September 9, 1995
Web posted at: 12:00 p.m. EDT
ST. MAARTEN-ST. MARTIN, West Indies (CNN) -- The Dutch and French island of St. Maarten-St. Martin was devastated by Hurricane Luis, leaving an undetermined amount of people missing, tourists stranded, and no electricity. One local said that there was no comparison between 1989's Hurricane Hugo and Luis...Luis was much, much worse.
And Luis, the season's 12th big storm, has is aiming toward Bermuda, already buffeted by Hurricane Felix last month. A tropical storm warning is in effect for Bermuda. Luis is expected to pass within 225 miles of the islands sometime Saturday night.
The storm is slowly weakening as it moves northward over open water. Luis is travelling near 16 miles per hour, and was located about 275 west of Bermuda at 11 a.m. EDT Saturday.
But in St. Maarten-St. Martin, the devastation was complete.
"Huge boats are sunk completly underwater, you can just see their masts," said CNN's Kim Segal after returning to San Juan, Puerto Rico, "Trees are uprooted and those that didn't get uprooted are bare, there's not a leaf on them.

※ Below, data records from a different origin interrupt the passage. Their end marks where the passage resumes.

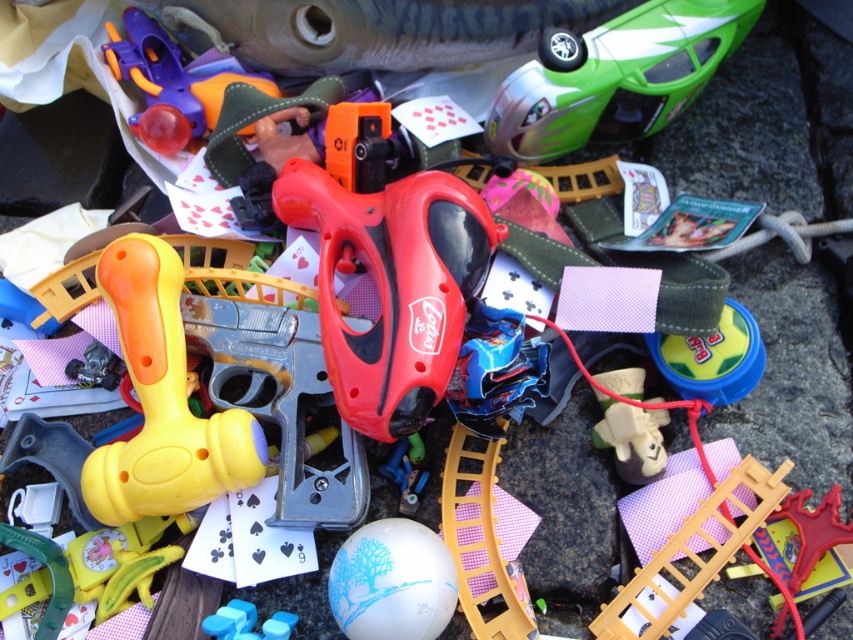 Looking at this image, you are standing at the point labeled as point (143, 269) in the image. You want to pick up a toy that is exactly 3.53 feet away from you. Which toy can you reach without moving from your current position?

The point labeled as point (143, 269) is 3.53 feet away from the viewer, so the toy that is exactly 3.53 feet away from you would be the one located at that point. However, the description does not specify which toy is at that point. Therefore, it is impossible to determine which toy you can reach without additional information. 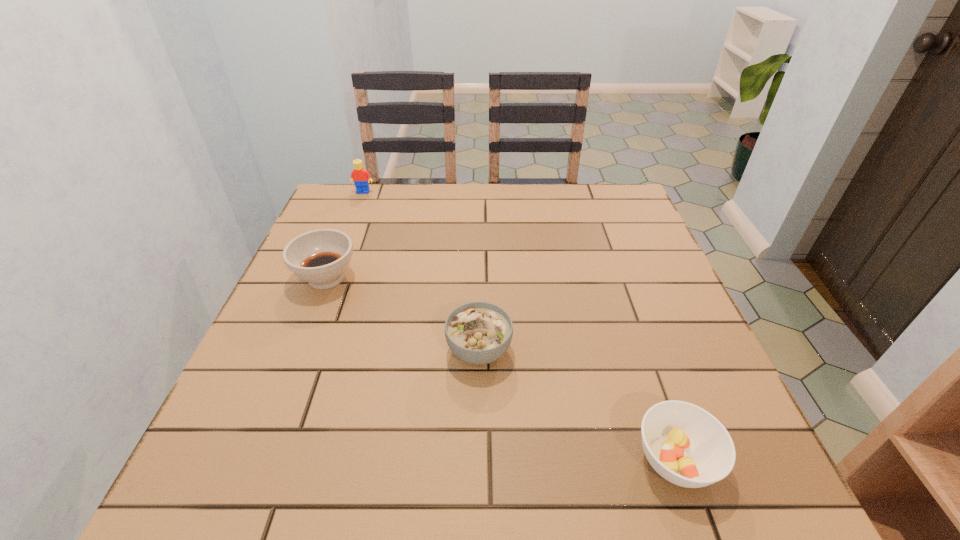 The height and width of the screenshot is (540, 960). I want to click on the tallest object, so click(x=361, y=177).

At what (x,y) coordinates should I click in order to perform the action: click on the farthest object. Please return your answer as a coordinate pair (x, y). Looking at the image, I should click on (361, 177).

In order to click on the farthest soup bowl in this screenshot , I will do `click(320, 257)`.

The height and width of the screenshot is (540, 960). In order to click on the leftmost soup bowl in this screenshot , I will do `click(320, 257)`.

In order to click on the second soup bowl from right to left in this screenshot , I will do `click(478, 333)`.

Image resolution: width=960 pixels, height=540 pixels. I want to click on the third object from left to right, so click(x=478, y=333).

I want to click on the rightmost object, so click(x=686, y=445).

Where is `the shortest soup bowl`? the shortest soup bowl is located at coordinates (686, 445).

The image size is (960, 540). Find the location of `vacant space located 0.370m on the face of the tallest object`. vacant space located 0.370m on the face of the tallest object is located at coordinates (332, 271).

Find the location of a particular element. The image size is (960, 540). vacant space located 0.120m on the back of the leftmost soup bowl is located at coordinates (345, 231). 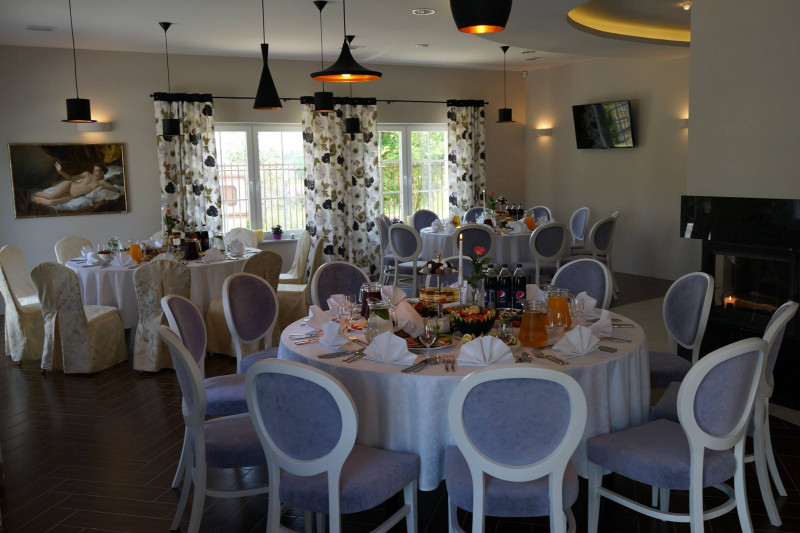 Where is `slipcover`? The image size is (800, 533). slipcover is located at coordinates (268, 266), (249, 237), (170, 276), (68, 246), (21, 317), (78, 334).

"Any structure that's still standing has water damage or broken windows or roofs blown off," Segal reported.
She added that the Dutch side of the island appeared worse than the French.

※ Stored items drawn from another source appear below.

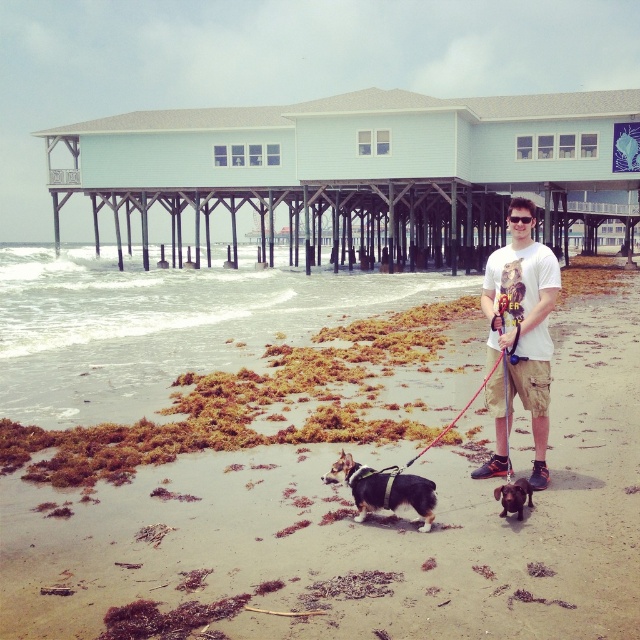 Question: Considering the real-world distances, which object is closest to the brown and white fur at center?

Choices:
 (A) black glossy dog at lower center
 (B) brown sandy beach at lower center
 (C) light blue wooden pier at upper center

Answer: (A)

Question: Is white cotton t-shirt at center to the right of brown and white fur at center from the viewer's perspective?

Choices:
 (A) yes
 (B) no

Answer: (A)

Question: Which of these objects is positioned farthest from the brown and white fur at center?

Choices:
 (A) black glossy dog at lower center
 (B) white cotton t-shirt at center
 (C) light blue wooden pier at upper center

Answer: (C)

Question: Where is light blue wooden pier at upper center located in relation to white cotton t-shirt at center in the image?

Choices:
 (A) below
 (B) above

Answer: (B)

Question: Does white cotton t-shirt at center have a greater width compared to black glossy dog at lower center?

Choices:
 (A) no
 (B) yes

Answer: (B)

Question: Which of these objects is positioned farthest from the light blue wooden pier at upper center?

Choices:
 (A) brown and white fur at center
 (B) black glossy dog at lower center

Answer: (B)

Tourists are concerned about when the airport will reopen and that relatives back home be notified they are safe. Segal said people begged her to phone family members that they had survived.
Segal said she drove the entire island and saw no government officials and no shelters. She said she could not get accurate numbers on deaths, injuries, or missing people. Police from other islands are now helping local authorities control looting on the island.
The island was not prepared, according to tourists. The island has no electricity, few generators, and limited water. One grocery store partially collapsed, and the owner let people take whatever food they could.